===== Study material

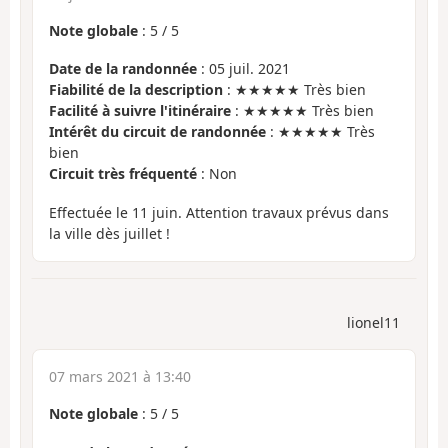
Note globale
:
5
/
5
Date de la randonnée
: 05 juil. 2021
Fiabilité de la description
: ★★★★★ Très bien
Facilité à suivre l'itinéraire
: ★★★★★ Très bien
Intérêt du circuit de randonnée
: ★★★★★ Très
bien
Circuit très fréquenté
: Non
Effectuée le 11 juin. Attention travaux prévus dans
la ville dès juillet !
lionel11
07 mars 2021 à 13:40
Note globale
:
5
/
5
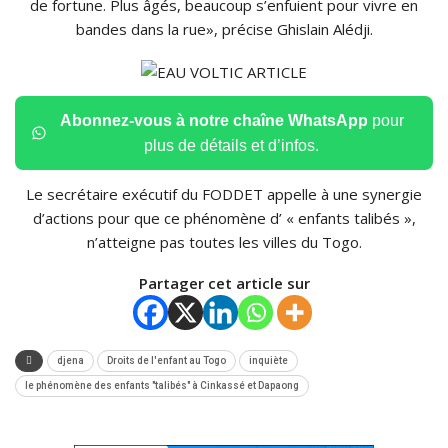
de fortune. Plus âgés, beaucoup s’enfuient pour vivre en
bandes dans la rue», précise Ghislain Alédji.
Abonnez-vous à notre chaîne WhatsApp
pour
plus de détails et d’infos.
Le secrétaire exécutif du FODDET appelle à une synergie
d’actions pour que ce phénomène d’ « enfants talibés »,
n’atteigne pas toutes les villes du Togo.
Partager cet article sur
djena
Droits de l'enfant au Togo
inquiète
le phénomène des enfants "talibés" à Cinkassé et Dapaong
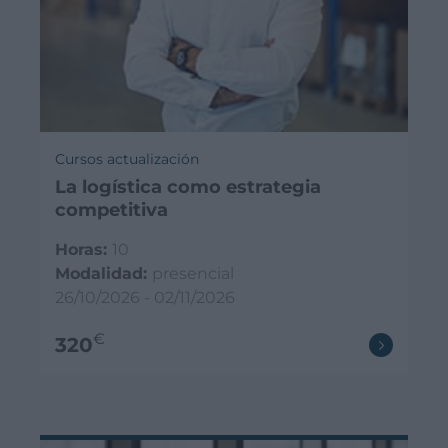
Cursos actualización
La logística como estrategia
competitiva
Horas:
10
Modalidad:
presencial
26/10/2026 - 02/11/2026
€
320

==========

[Work to be completed]
Pick out every line above that holds the word "Togo" and copy it.

[Output for this exercise]
n’atteigne pas toutes les villes du Togo.
Droits de l'enfant au Togo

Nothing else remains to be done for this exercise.